┏━━
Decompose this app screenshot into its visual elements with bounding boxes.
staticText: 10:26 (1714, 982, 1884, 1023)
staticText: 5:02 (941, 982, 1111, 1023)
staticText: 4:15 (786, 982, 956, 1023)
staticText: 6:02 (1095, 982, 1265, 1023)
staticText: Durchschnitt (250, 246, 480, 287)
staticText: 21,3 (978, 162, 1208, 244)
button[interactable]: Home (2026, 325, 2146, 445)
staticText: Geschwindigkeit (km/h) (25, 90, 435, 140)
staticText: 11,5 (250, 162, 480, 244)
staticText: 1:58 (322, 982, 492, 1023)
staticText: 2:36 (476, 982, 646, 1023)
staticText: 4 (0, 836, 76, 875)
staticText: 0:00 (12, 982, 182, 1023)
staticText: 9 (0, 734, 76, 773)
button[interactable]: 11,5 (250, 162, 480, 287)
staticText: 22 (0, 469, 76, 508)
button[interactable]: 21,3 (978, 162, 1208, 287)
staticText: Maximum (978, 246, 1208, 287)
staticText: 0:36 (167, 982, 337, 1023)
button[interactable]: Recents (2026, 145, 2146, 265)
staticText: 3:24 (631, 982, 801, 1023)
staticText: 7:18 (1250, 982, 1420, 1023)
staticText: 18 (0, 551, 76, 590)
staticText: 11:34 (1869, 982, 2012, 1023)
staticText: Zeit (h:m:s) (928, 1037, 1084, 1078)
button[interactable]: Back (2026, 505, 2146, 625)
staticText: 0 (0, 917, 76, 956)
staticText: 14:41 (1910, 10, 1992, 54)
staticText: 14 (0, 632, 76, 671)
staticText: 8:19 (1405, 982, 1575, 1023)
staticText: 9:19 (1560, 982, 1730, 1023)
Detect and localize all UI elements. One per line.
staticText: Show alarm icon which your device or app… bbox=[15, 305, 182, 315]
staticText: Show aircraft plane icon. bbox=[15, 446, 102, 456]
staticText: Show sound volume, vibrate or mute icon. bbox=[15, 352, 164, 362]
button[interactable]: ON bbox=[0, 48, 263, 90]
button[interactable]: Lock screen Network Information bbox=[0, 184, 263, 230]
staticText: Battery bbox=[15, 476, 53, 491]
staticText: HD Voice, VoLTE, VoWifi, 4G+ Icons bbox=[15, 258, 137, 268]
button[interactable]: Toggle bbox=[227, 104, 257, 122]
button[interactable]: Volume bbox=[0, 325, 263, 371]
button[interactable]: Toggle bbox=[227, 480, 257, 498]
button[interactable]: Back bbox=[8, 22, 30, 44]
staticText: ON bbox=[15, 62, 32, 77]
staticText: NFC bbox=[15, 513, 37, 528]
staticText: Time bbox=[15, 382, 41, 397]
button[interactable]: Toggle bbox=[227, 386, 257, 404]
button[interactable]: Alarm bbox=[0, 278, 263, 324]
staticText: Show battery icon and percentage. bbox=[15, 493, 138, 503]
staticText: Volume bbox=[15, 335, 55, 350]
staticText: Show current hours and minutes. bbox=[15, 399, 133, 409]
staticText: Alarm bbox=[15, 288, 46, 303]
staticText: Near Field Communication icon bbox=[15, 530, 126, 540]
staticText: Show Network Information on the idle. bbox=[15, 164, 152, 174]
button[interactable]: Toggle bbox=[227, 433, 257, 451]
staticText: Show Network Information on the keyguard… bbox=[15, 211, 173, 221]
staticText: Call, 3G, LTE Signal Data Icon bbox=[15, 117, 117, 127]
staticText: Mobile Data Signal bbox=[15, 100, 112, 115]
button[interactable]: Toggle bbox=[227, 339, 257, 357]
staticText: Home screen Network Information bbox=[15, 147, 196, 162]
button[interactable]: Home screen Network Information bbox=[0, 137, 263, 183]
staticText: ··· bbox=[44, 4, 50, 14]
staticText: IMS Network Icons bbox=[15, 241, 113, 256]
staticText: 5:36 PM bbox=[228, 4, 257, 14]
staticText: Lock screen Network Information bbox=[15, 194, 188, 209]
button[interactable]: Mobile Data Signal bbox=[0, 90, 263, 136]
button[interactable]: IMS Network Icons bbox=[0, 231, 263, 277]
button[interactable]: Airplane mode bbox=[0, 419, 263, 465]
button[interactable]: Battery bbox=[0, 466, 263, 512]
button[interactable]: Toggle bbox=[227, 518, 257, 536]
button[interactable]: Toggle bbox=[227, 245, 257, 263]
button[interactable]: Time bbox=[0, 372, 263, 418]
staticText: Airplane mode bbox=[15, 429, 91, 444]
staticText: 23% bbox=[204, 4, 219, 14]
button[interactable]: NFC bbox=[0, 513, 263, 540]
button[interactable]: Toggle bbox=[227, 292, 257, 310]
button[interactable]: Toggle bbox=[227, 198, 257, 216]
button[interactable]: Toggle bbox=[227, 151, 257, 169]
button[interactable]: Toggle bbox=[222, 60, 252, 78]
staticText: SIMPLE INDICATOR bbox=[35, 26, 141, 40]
┗━━
**ACTION ITEM**.
In full and word for word, set down the records shown above.

**EXERCISE RESPONSE**.
Decompose this app screenshot into its visual elements with bounding boxes.
staticText: 10:26 (1714, 982, 1884, 1023)
staticText: 5:02 (941, 982, 1111, 1023)
staticText: 4:15 (786, 982, 956, 1023)
staticText: 6:02 (1095, 982, 1265, 1023)
staticText: Durchschnitt (250, 246, 480, 287)
staticText: 21,3 (978, 162, 1208, 244)
button[interactable]: Home (2026, 325, 2146, 445)
staticText: Geschwindigkeit (km/h) (25, 90, 435, 140)
staticText: 11,5 (250, 162, 480, 244)
staticText: 1:58 (322, 982, 492, 1023)
staticText: 2:36 (476, 982, 646, 1023)
staticText: 4 (0, 836, 76, 875)
staticText: 0:00 (12, 982, 182, 1023)
staticText: 9 (0, 734, 76, 773)
button[interactable]: 11,5 (250, 162, 480, 287)
staticText: 22 (0, 469, 76, 508)
button[interactable]: 21,3 (978, 162, 1208, 287)
staticText: Maximum (978, 246, 1208, 287)
staticText: 0:36 (167, 982, 337, 1023)
button[interactable]: Recents (2026, 145, 2146, 265)
staticText: 3:24 (631, 982, 801, 1023)
staticText: 7:18 (1250, 982, 1420, 1023)
staticText: 18 (0, 551, 76, 590)
staticText: 11:34 (1869, 982, 2012, 1023)
staticText: Zeit (h:m:s) (928, 1037, 1084, 1078)
button[interactable]: Back (2026, 505, 2146, 625)
staticText: 0 (0, 917, 76, 956)
staticText: 14:41 (1910, 10, 1992, 54)
staticText: 14 (0, 632, 76, 671)
staticText: 8:19 (1405, 982, 1575, 1023)
staticText: 9:19 (1560, 982, 1730, 1023)
Detect and localize all UI elements. One per line.
staticText: Show alarm icon which your device or app… bbox=[15, 305, 182, 315]
staticText: Show aircraft plane icon. bbox=[15, 446, 102, 456]
staticText: Show sound volume, vibrate or mute icon. bbox=[15, 352, 164, 362]
button[interactable]: ON bbox=[0, 48, 263, 90]
button[interactable]: Lock screen Network Information bbox=[0, 184, 263, 230]
staticText: Battery bbox=[15, 476, 53, 491]
staticText: HD Voice, VoLTE, VoWifi, 4G+ Icons bbox=[15, 258, 137, 268]
button[interactable]: Toggle bbox=[227, 104, 257, 122]
button[interactable]: Volume bbox=[0, 325, 263, 371]
button[interactable]: Toggle bbox=[227, 480, 257, 498]
button[interactable]: Back bbox=[8, 22, 30, 44]
staticText: ON bbox=[15, 62, 32, 77]
staticText: NFC bbox=[15, 513, 37, 528]
staticText: Time bbox=[15, 382, 41, 397]
button[interactable]: Toggle bbox=[227, 386, 257, 404]
button[interactable]: Alarm bbox=[0, 278, 263, 324]
staticText: Show battery icon and percentage. bbox=[15, 493, 138, 503]
staticText: Volume bbox=[15, 335, 55, 350]
staticText: Show current hours and minutes. bbox=[15, 399, 133, 409]
staticText: Alarm bbox=[15, 288, 46, 303]
staticText: Near Field Communication icon bbox=[15, 530, 126, 540]
staticText: Show Network Information on the idle. bbox=[15, 164, 152, 174]
button[interactable]: Toggle bbox=[227, 433, 257, 451]
staticText: Show Network Information on the keyguard… bbox=[15, 211, 173, 221]
staticText: Call, 3G, LTE Signal Data Icon bbox=[15, 117, 117, 127]
staticText: Mobile Data Signal bbox=[15, 100, 112, 115]
button[interactable]: Toggle bbox=[227, 339, 257, 357]
staticText: Home screen Network Information bbox=[15, 147, 196, 162]
button[interactable]: Home screen Network Information bbox=[0, 137, 263, 183]
staticText: ··· bbox=[44, 4, 50, 14]
staticText: IMS Network Icons bbox=[15, 241, 113, 256]
staticText: 5:36 PM bbox=[228, 4, 257, 14]
staticText: Lock screen Network Information bbox=[15, 194, 188, 209]
button[interactable]: Mobile Data Signal bbox=[0, 90, 263, 136]
button[interactable]: IMS Network Icons bbox=[0, 231, 263, 277]
button[interactable]: Airplane mode bbox=[0, 419, 263, 465]
button[interactable]: Battery bbox=[0, 466, 263, 512]
button[interactable]: Toggle bbox=[227, 518, 257, 536]
button[interactable]: Toggle bbox=[227, 245, 257, 263]
button[interactable]: Time bbox=[0, 372, 263, 418]
staticText: Airplane mode bbox=[15, 429, 91, 444]
staticText: 23% bbox=[204, 4, 219, 14]
button[interactable]: NFC bbox=[0, 513, 263, 540]
button[interactable]: Toggle bbox=[227, 292, 257, 310]
button[interactable]: Toggle bbox=[227, 198, 257, 216]
button[interactable]: Toggle bbox=[227, 151, 257, 169]
button[interactable]: Toggle bbox=[222, 60, 252, 78]
staticText: SIMPLE INDICATOR bbox=[35, 26, 141, 40]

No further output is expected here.